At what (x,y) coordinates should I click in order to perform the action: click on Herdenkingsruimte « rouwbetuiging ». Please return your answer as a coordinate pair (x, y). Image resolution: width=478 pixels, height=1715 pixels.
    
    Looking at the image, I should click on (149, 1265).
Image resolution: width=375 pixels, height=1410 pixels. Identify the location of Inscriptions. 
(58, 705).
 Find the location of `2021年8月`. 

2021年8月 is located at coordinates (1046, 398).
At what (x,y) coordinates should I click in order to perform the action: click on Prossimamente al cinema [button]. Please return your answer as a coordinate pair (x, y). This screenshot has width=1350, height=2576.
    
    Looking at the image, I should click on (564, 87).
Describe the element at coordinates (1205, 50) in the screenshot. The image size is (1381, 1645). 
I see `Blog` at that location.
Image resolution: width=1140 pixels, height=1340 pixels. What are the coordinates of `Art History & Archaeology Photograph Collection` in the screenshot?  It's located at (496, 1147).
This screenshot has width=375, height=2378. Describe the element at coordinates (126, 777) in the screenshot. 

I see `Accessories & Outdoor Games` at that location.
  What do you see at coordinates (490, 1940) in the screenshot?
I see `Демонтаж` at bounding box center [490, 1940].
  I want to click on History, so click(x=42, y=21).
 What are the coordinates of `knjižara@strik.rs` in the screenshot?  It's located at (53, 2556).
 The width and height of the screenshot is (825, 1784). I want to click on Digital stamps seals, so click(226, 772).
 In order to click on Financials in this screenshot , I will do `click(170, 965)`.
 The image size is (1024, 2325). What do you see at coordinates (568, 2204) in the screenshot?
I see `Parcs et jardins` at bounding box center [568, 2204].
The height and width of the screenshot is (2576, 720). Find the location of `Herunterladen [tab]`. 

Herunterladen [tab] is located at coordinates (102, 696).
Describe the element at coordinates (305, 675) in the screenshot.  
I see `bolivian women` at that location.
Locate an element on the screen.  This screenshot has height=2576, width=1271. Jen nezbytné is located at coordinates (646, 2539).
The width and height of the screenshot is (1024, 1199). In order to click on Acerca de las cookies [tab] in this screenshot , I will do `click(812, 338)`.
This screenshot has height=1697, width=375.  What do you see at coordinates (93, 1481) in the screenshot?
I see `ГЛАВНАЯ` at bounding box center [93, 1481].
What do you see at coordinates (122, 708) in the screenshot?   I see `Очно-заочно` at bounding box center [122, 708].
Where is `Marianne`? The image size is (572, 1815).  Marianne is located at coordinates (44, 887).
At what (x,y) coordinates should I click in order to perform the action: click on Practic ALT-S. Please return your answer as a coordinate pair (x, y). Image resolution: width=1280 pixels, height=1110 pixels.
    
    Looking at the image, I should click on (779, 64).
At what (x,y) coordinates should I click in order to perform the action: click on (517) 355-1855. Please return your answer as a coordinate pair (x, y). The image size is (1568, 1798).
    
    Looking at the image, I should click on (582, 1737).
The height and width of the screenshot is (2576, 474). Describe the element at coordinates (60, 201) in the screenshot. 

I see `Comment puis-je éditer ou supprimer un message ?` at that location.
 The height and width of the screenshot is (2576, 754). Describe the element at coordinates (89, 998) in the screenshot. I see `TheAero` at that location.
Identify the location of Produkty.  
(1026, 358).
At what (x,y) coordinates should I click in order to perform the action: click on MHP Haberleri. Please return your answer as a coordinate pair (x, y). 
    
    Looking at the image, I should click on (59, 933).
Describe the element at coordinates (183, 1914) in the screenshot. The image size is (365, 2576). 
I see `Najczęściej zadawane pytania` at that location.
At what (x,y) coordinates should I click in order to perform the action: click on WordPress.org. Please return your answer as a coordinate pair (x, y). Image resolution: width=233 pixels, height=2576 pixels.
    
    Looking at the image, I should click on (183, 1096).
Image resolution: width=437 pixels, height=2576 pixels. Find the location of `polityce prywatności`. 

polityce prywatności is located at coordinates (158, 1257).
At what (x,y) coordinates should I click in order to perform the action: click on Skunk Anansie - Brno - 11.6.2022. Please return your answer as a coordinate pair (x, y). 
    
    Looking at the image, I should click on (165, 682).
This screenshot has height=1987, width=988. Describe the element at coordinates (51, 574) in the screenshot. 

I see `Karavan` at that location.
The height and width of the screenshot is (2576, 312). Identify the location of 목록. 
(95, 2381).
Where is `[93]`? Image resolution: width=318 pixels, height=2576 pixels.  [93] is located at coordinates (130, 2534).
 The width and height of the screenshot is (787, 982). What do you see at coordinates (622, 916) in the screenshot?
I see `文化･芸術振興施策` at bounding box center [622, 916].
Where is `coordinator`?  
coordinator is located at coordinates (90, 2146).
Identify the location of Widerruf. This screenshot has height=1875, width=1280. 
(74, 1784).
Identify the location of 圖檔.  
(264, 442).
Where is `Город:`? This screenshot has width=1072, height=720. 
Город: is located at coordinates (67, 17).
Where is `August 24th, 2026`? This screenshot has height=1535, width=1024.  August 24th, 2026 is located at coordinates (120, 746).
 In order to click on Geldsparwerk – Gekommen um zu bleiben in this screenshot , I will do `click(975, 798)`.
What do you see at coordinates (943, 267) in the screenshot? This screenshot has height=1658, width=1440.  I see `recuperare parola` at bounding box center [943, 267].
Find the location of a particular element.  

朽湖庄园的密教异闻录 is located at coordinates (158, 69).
○ ○ ○ ○ ○
**Brief**.
Give back each record, exactly as it reads.

**Result below**.
At what (x,y) coordinates should I click in order to perform the action: click on Herdenkingsruimte « rouwbetuiging ». Please return your answer as a coordinate pair (x, y). Image resolution: width=478 pixels, height=1715 pixels.
    
    Looking at the image, I should click on (149, 1265).
Image resolution: width=375 pixels, height=1410 pixels. Identify the location of Inscriptions. 
(58, 705).
 Find the location of `2021年8月`. 

2021年8月 is located at coordinates (1046, 398).
At what (x,y) coordinates should I click in order to perform the action: click on Prossimamente al cinema [button]. Please return your answer as a coordinate pair (x, y). This screenshot has width=1350, height=2576.
    
    Looking at the image, I should click on (564, 87).
Describe the element at coordinates (1205, 50) in the screenshot. The image size is (1381, 1645). 
I see `Blog` at that location.
Image resolution: width=1140 pixels, height=1340 pixels. What are the coordinates of `Art History & Archaeology Photograph Collection` in the screenshot?  It's located at (496, 1147).
This screenshot has width=375, height=2378. Describe the element at coordinates (126, 777) in the screenshot. 

I see `Accessories & Outdoor Games` at that location.
  What do you see at coordinates (490, 1940) in the screenshot?
I see `Демонтаж` at bounding box center [490, 1940].
  I want to click on History, so click(x=42, y=21).
 What are the coordinates of `knjižara@strik.rs` in the screenshot?  It's located at (53, 2556).
 The width and height of the screenshot is (825, 1784). I want to click on Digital stamps seals, so click(226, 772).
 In order to click on Financials in this screenshot , I will do `click(170, 965)`.
 The image size is (1024, 2325). What do you see at coordinates (568, 2204) in the screenshot?
I see `Parcs et jardins` at bounding box center [568, 2204].
The height and width of the screenshot is (2576, 720). Find the location of `Herunterladen [tab]`. 

Herunterladen [tab] is located at coordinates (102, 696).
Describe the element at coordinates (305, 675) in the screenshot.  
I see `bolivian women` at that location.
Locate an element on the screen.  This screenshot has height=2576, width=1271. Jen nezbytné is located at coordinates (646, 2539).
The width and height of the screenshot is (1024, 1199). In order to click on Acerca de las cookies [tab] in this screenshot , I will do `click(812, 338)`.
This screenshot has height=1697, width=375.  What do you see at coordinates (93, 1481) in the screenshot?
I see `ГЛАВНАЯ` at bounding box center [93, 1481].
What do you see at coordinates (122, 708) in the screenshot?   I see `Очно-заочно` at bounding box center [122, 708].
Where is `Marianne`? The image size is (572, 1815).  Marianne is located at coordinates (44, 887).
At what (x,y) coordinates should I click in order to perform the action: click on Practic ALT-S. Please return your answer as a coordinate pair (x, y). Image resolution: width=1280 pixels, height=1110 pixels.
    
    Looking at the image, I should click on (779, 64).
At what (x,y) coordinates should I click in order to perform the action: click on (517) 355-1855. Please return your answer as a coordinate pair (x, y). The image size is (1568, 1798).
    
    Looking at the image, I should click on (582, 1737).
The height and width of the screenshot is (2576, 474). Describe the element at coordinates (60, 201) in the screenshot. 

I see `Comment puis-je éditer ou supprimer un message ?` at that location.
 The height and width of the screenshot is (2576, 754). Describe the element at coordinates (89, 998) in the screenshot. I see `TheAero` at that location.
Identify the location of Produkty.  
(1026, 358).
At what (x,y) coordinates should I click in order to perform the action: click on MHP Haberleri. Please return your answer as a coordinate pair (x, y). 
    
    Looking at the image, I should click on (59, 933).
Describe the element at coordinates (183, 1914) in the screenshot. The image size is (365, 2576). 
I see `Najczęściej zadawane pytania` at that location.
At what (x,y) coordinates should I click in order to perform the action: click on WordPress.org. Please return your answer as a coordinate pair (x, y). Image resolution: width=233 pixels, height=2576 pixels.
    
    Looking at the image, I should click on (183, 1096).
Image resolution: width=437 pixels, height=2576 pixels. Find the location of `polityce prywatności`. 

polityce prywatności is located at coordinates (158, 1257).
At what (x,y) coordinates should I click in order to perform the action: click on Skunk Anansie - Brno - 11.6.2022. Please return your answer as a coordinate pair (x, y). 
    
    Looking at the image, I should click on (165, 682).
This screenshot has height=1987, width=988. Describe the element at coordinates (51, 574) in the screenshot. 

I see `Karavan` at that location.
The height and width of the screenshot is (2576, 312). Identify the location of 목록. 
(95, 2381).
Where is `[93]`? Image resolution: width=318 pixels, height=2576 pixels.  [93] is located at coordinates (130, 2534).
 The width and height of the screenshot is (787, 982). What do you see at coordinates (622, 916) in the screenshot?
I see `文化･芸術振興施策` at bounding box center [622, 916].
Where is `coordinator`?  
coordinator is located at coordinates (90, 2146).
Identify the location of Widerruf. This screenshot has height=1875, width=1280. 
(74, 1784).
Identify the location of 圖檔.  
(264, 442).
Where is `Город:`? This screenshot has width=1072, height=720. 
Город: is located at coordinates (67, 17).
Where is `August 24th, 2026`? This screenshot has height=1535, width=1024.  August 24th, 2026 is located at coordinates (120, 746).
 In order to click on Geldsparwerk – Gekommen um zu bleiben in this screenshot , I will do `click(975, 798)`.
What do you see at coordinates (943, 267) in the screenshot? This screenshot has height=1658, width=1440.  I see `recuperare parola` at bounding box center [943, 267].
Find the location of a particular element.  

朽湖庄园的密教异闻录 is located at coordinates (158, 69).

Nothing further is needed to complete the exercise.